> Task brief
Each entry should be returned exactly as written, with no pictures carried over.

-- Provided information follows --

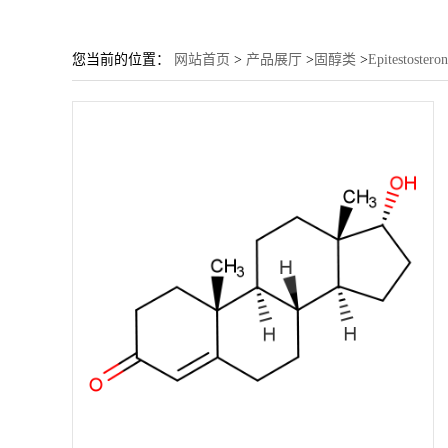
您当前的位置：
网站首页
>
产品展厅
>
固醇类
>
Epitestostero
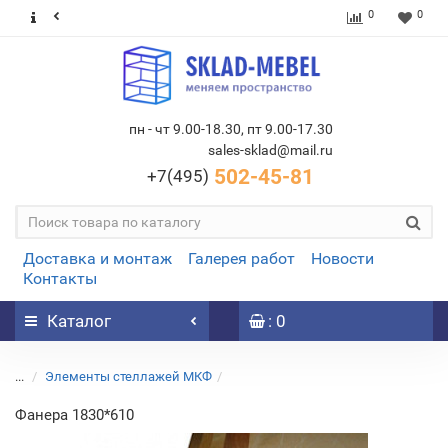
0
0
пн - чт 9.00-18.30, пт 9.00-17.30
sales-sklad@mail.ru
502-45-81
+7(495)
Доставка и монтаж
Галерея работ
Новости
Контакты
Каталог
: 0
...
Элементы стеллажей МКФ
Фанера 1830*610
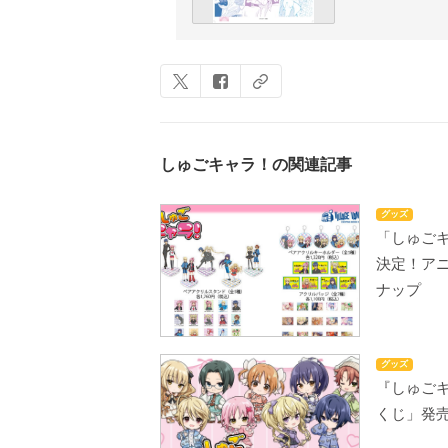
しゅごキャラ！の関連記事
グッズ
「しゅご
決定！ア
ナップ
グッズ
『しゅご
くじ」発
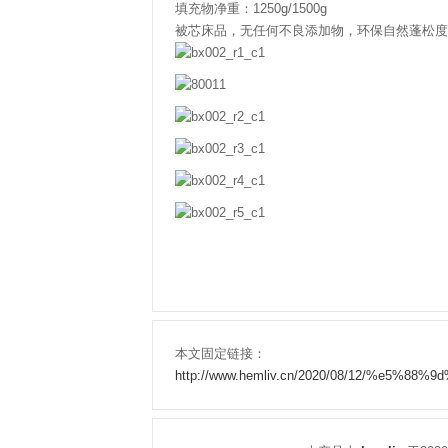
填充物净重：1250g/1500g
被芯床品，无任何不良添加物，环保自然蓬松度
本文固定链接：
http://www.hemliv.cn/2020/08/12/%e5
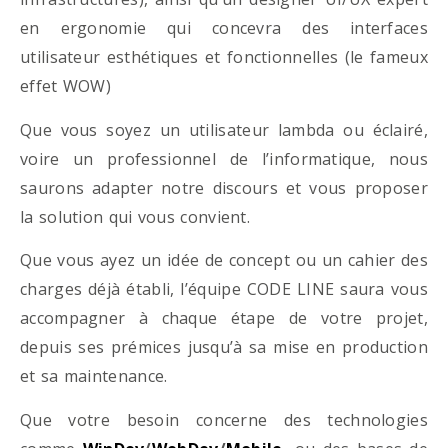
en ergonomie qui concevra des interfaces
utilisateur esthétiques et fonctionnelles (le fameux
effet WOW)
Que vous soyez un utilisateur lambda ou éclairé,
voire un professionnel de l’informatique, nous
saurons adapter notre discours et vous proposer
la solution qui vous convient.
Que vous ayez un idée de concept ou un cahier des
charges déjà établi, l’équipe CODE LINE saura vous
accompagner à chaque étape de votre projet,
depuis ses prémices jusqu’à sa mise en production
et sa maintenance.
Que votre besoin concerne des technologies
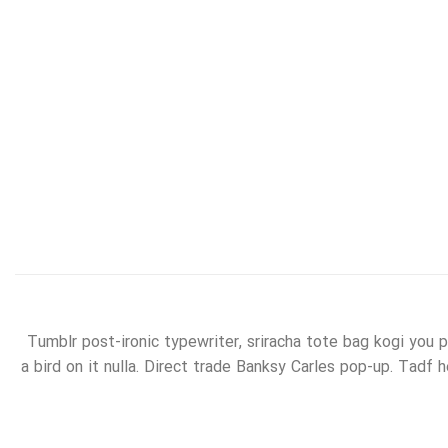
Tumblr post-ironic typewriter, sriracha tote bag kogi you pr
a bird on it nulla. Direct trade Banksy Carles pop-up. Tadf he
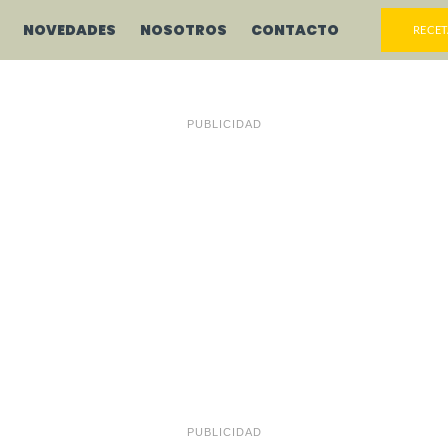
NOVEDADES
NOSOTROS
CONTACTO
RECET
PUBLICIDAD
PUBLICIDAD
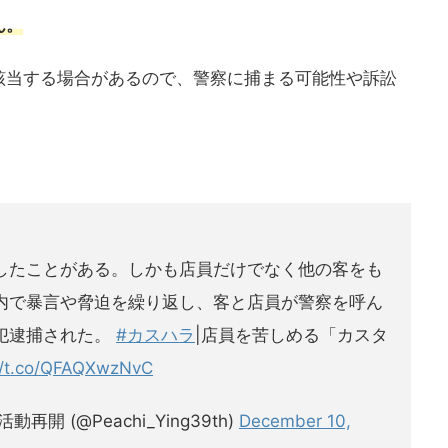
ん。
該当する場合があるので、警察に捕まる可能性や訴訟
したことがある。しかも店員だけでなく他の客をも
内で暴言や脅迫を繰り返し、客と店員が警察を呼ん
犯逮捕された。
#カスハラ
|店員を苦しめる「カスタ
//t.co/QFAQXwzNvC
再開 (@Peachi_Ying39th)
December 10,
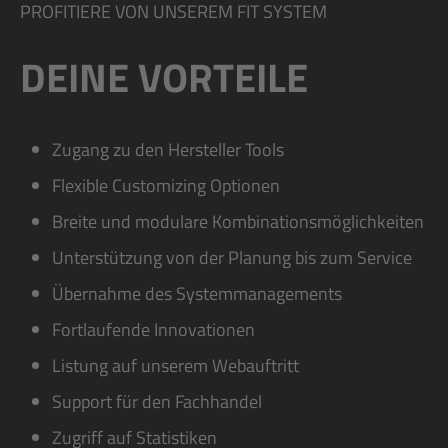
PROFITIERE VON UNSEREM FIT SYSTEM
DEINE VORTEILE
Zugang zu den Hersteller Tools
Flexible Customizing Optionen
Breite und modulare Kombinationsmöglichkeiten
Unterstützung von der Planung bis zum Service
Übernahme des Systemmanagements
Fortlaufende Innovationen
Listung auf unserem Webauftritt
Support für den Fachhandel
Zugriff auf Statistiken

-- Provided information concluded --

> Output for this task
您当前的位置：
网站首页
>
产品展厅
>
固醇类
>
Epitestostero
0
0
пн - чт 9.00-18.30, пт 9.00-17.30
sales-sklad@mail.ru
502-45-81
+7(495)
Доставка и монтаж
Галерея работ
Новости
Контакты
Каталог
: 0
...
Элементы стеллажей МКФ
Фанера 1830*610
しゅごキャラ！の関連記事
グッズ
「しゅご
決定！ア
ナップ
グッズ
『しゅご
くじ」発
填充物净重：1250g/1500g
被芯床品，无任何不良添加物，环保自然蓬松度
本文固定链接：
http://www.hemliv.cn/2020/08/12/%e5
en ergonomie qui concevra des interfaces
utilisateur esthétiques et fonctionnelles (le fameux
effet WOW)
Que vous soyez un utilisateur lambda ou éclairé,
voire un professionnel de l’informatique, nous
saurons adapter notre discours et vous proposer
la solution qui vous convient.
Que vous ayez un idée de concept ou un cahier des
charges déjà établi, l’équipe CODE LINE saura vous
accompagner à chaque étape de votre projet,
depuis ses prémices jusqu’à sa mise en production
et sa maintenance.
Que votre besoin concerne des technologies
Tumblr post-ironic typewriter, sriracha tote bag kogi you pr
a bird on it nulla. Direct trade Banksy Carles pop-up. Tadf he
NOVEDADES
NOSOTROS
CONTACTO
RECET
PUBLICIDAD
PUBLICIDAD
ん。
該当する場合があるので、警察に捕まる可能性や訴訟
したことがある。しかも店員だけでなく他の客をも
内で暴言や脅迫を繰り返し、客と店員が警察を呼ん
犯逮捕された。
#カスハラ
|店員を苦しめる「カスタ
//t.co/QFAQXwzNvC
再開 (@Peachi_Ying39th)
December 10,
PROFITIERE VON UNSEREM FIT SYSTEM
DEINE VORTEILE
Zugang zu den Hersteller Tools
Flexible Customizing Optionen
Breite und modulare Kombinationsmöglichkeiten
Unterstützung von der Planung bis zum Service
Übernahme des Systemmanagements
Fortlaufende Innovationen
Listung auf unserem Webauftritt
Support für den Fachhandel
Zugriff auf Statistiken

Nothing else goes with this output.